I'm assuming that you want the characters such as single quote, double quote and backslash in your input String
to be escaped, but you want the Greek characters to remain unchanged.
Unfortunately StringEscapeUtils.escapeJava()
will translate any text characters with a Unicode value > 0x7f
to their Unicode Escape equivalents. For example, your sample data shows that the Greek letter tau (τ
) is escaped to \u03C4
in the String returned by StringEscapeUtils.escapeJava()
. I don't know why escapeJava()
does this. Its Javadoc states "Escapes the characters in a String using Java String rules." but I couldn't find a formal definition of "Java String rules".
A simple way to to remove the Unicode escapes in the string returned by StringEscapeUtils.escapeJava()
is to call the translate()
method for the UnicodeUnescaper()
class:
Translates escaped Unicode values of the form \u+\d\d\d\d back to
Unicode. It supports multiple 'u' characters and will work with or
without the +.
So calling UnicodeUnescaper.translate()
will return a String
that:
- Leaves the escaped characters in a string, such as double quote, untouched.

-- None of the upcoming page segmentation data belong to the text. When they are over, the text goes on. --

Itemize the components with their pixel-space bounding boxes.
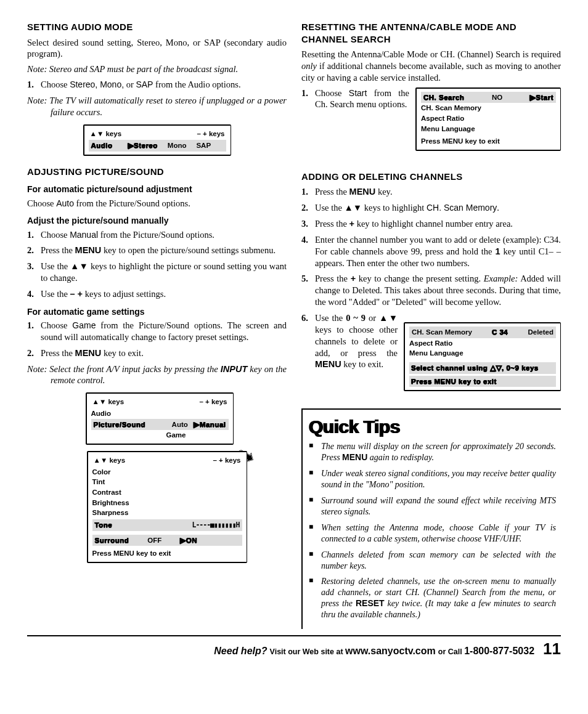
osd-slider: L----■▮▮▮▮▮▮H <box>192 520 239 530</box>
osd-item-game: Game <box>91 430 229 440</box>
heading-resetting-antenna: RESETTING THE ANTENNA/CABLE MODE AND CHA… <box>301 21 561 45</box>
osd-item-manual: ▶Manual <box>194 421 226 428</box>
osd-item-language: Menu Language <box>409 348 556 359</box>
osd-picture-sound-top: ▲▼ keys – + keys Audio Picture/Sound Aut… <box>86 392 234 445</box>
osd-item-stereo: ▶Stereo <box>128 140 158 151</box>
plus-icon: + <box>351 274 356 283</box>
text: Resetting the Antenna/Cable Mode or CH. … <box>301 49 561 59</box>
text: Choose <box>27 198 56 208</box>
para-audio-intro: Select desired sound setting, Stereo, Mo… <box>27 37 287 60</box>
osd-item-language: Menu Language <box>421 124 556 134</box>
osd-header-right: – + keys <box>199 397 227 407</box>
heading-setting-audio-mode: SETTING AUDIO MODE <box>27 21 287 33</box>
step-add-3: 3. Press the + key to highlight channel … <box>301 218 561 230</box>
plus-icon: + <box>349 219 354 229</box>
text: Use the <box>41 289 70 299</box>
text: if additional channels become available,… <box>301 61 561 83</box>
step-add-4: 4. Enter the channel number you want to … <box>301 234 561 269</box>
two-column-layout: SETTING AUDIO MODE Select desired sound … <box>27 18 561 629</box>
step-manual-3: 3.Use the ▲▼ keys to highlight the pictu… <box>27 261 287 284</box>
osd-header-left: ▲▼ keys <box>90 129 122 139</box>
quick-tips-title: Quick Tips <box>309 415 556 439</box>
note-reset-stereo: Note: The TV will automatically reset to… <box>27 95 287 118</box>
osd-item-sap: SAP <box>196 140 211 151</box>
text: . <box>497 203 499 213</box>
heading-add-delete-channels: ADDING OR DELETING CHANNELS <box>301 171 561 183</box>
osd-exit-text: Press MENU key to exit <box>421 136 556 147</box>
label-input-key: INPUT <box>221 364 248 374</box>
sub-auto-adjustment: For automatic picture/sound adjustment <box>27 184 287 195</box>
osd-item-surround: Surround <box>95 535 129 546</box>
text: key to open the picture/sound settings s… <box>101 245 276 255</box>
label-reset-key: RESET <box>356 598 385 608</box>
osd-item-c34: C 34 <box>492 327 508 338</box>
text: from the Audio options. <box>153 79 240 89</box>
text: from the Picture/Sound options. <box>74 198 190 208</box>
text: Press the <box>315 187 349 197</box>
sub-game-settings: For automatic game settings <box>27 306 287 317</box>
label-menu-key: MENU <box>349 187 376 197</box>
label-plusminus: – + <box>70 289 83 299</box>
osd-item-deleted: Deleted <box>528 327 553 338</box>
step-add-5: 5. Press the + key to change the present… <box>301 273 561 308</box>
tip-5: Channels deleted from scan memory can be… <box>309 550 556 572</box>
osd-item-brightness: Brightness <box>92 498 242 508</box>
osd-header-left: ▲▼ keys <box>94 455 126 466</box>
osd-item-sharpness: Sharpness <box>92 508 242 518</box>
text: Press the <box>315 219 349 229</box>
para-choose-auto: Choose Auto from the Picture/Sound optio… <box>27 198 287 209</box>
label-menu-key: MENU <box>315 359 341 369</box>
step-add-6: 6. CH. Scan Memory C 34 Deleted Aspect R… <box>301 312 561 396</box>
label-example: Example: <box>484 274 518 283</box>
footer-need-help: Need help? <box>214 646 267 656</box>
note-input-jacks: Note: Select the front A/V input jacks b… <box>27 363 287 387</box>
footer-phone: 1-800-877-5032 <box>464 646 534 656</box>
osd-header-right: – + keys <box>197 129 224 139</box>
osd-item-tint: Tint <box>92 477 242 487</box>
osd-item-on: ▶ON <box>180 535 197 546</box>
text: key to change the present setting. <box>356 274 484 283</box>
page-footer: Need help? Visit our Web site at www.san… <box>27 635 561 660</box>
heading-adjusting-picture-sound: ADJUSTING PICTURE/SOUND <box>27 166 287 178</box>
step-game-2: 2. Press the MENU key to exit. <box>27 347 287 359</box>
text: Choose <box>41 320 72 330</box>
text: Use the ▲▼ keys to highlight <box>315 203 427 213</box>
step-manual-2: 2. Press the MENU key to open the pictur… <box>27 245 287 256</box>
label-auto: Auto <box>56 198 74 208</box>
label-sap: SAP <box>136 79 153 89</box>
step-add-1: 1. Press the MENU key. <box>301 186 561 198</box>
text: Note: Select the front A/V input jacks b… <box>27 364 221 374</box>
step-manual-1: 1. Choose Manual from the Picture/Sound … <box>27 229 287 241</box>
text: from the Picture/Sound options. <box>98 230 214 240</box>
tip-4: When setting the Antenna mode, choose Ca… <box>309 522 556 545</box>
step-manual-4: 4. Use the – + keys to adjust settings. <box>27 288 287 300</box>
sub-manual-adjustment: Adjust the picture/sound manually <box>27 215 287 226</box>
osd-item-scan-memory: CH. Scan Memory <box>412 327 472 338</box>
text: Press the <box>41 245 75 255</box>
osd-item-auto: Auto <box>172 421 188 428</box>
label-0-9: 0 ~ 9 <box>346 313 365 323</box>
left-column: SETTING AUDIO MODE Select desired sound … <box>27 18 287 629</box>
quick-tips-box: Quick Tips The menu will display on the … <box>301 408 561 629</box>
text: Press the <box>41 348 75 358</box>
osd-item-aspect: Aspect Ratio <box>421 113 556 124</box>
text: key to highlight channel number entry ar… <box>354 219 513 229</box>
osd-picture-sound-bottom: ▲▼ keys – + keys Color Tint Contrast Bri… <box>87 451 247 563</box>
text: key. <box>375 187 392 197</box>
osd-item-picture-sound: Picture/Sound <box>94 420 145 430</box>
osd-picture-sound-group: ▲▼ keys – + keys Audio Picture/Sound Aut… <box>67 392 247 563</box>
label-start: Start <box>349 88 367 98</box>
tip-3: Surround sound will expand the sound eff… <box>309 495 556 517</box>
text: keys to adjust settings. <box>83 289 166 299</box>
label-one-key: 1 <box>495 246 500 256</box>
right-column: RESETTING THE ANTENNA/CABLE MODE AND CHA… <box>301 18 561 629</box>
label-stereo-mono: Stereo, Mono, <box>70 79 124 89</box>
step-game-1: 1. Choose Game from the Picture/Sound op… <box>27 320 287 343</box>
osd-item-off: OFF <box>147 535 161 546</box>
step-add-2: 2. Use the ▲▼ keys to highlight CH. Scan… <box>301 202 561 214</box>
osd-item-aspect: Aspect Ratio <box>409 338 556 349</box>
osd-item-audio: Audio <box>91 140 123 151</box>
step-wrap-chsearch: CH. Search NO ▶Start CH. Scan Memory Asp… <box>301 87 561 156</box>
tip-2: Under weak stereo signal conditions, you… <box>309 468 556 490</box>
step-choose-start: 1. Choose Start from the Ch. Search menu… <box>301 87 561 111</box>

- Replaces the Unicode literals with their Greek character equivalents. For example,
\u03C4
will be changed to τ
.
The code is straightforward. Using your data:
import org.apache.commons.text.StringEscapeUtils;
import org.apache.commons.text.translate.UnicodeUnescaper;
void convert() {
String incoming = "<html> <head></head> <body> <p><span style=\"font-family: Arial;\">Ευχαριστώ (eff-kha-ri-STOE) Tι κανείς (tee-KAH-nis)? Mε συγχωρείτε.</span></p> </body></html>";
String escaped = StringEscapeUtils.escapeJava(incoming);
String greekChars = new UnicodeUnescaper().translate(escaped);
System.out.println("incoming: " + incoming);
System.out.println("escaped: " + escaped); // Quotes are escaped, and Greek characters are converted to Unicode escapes.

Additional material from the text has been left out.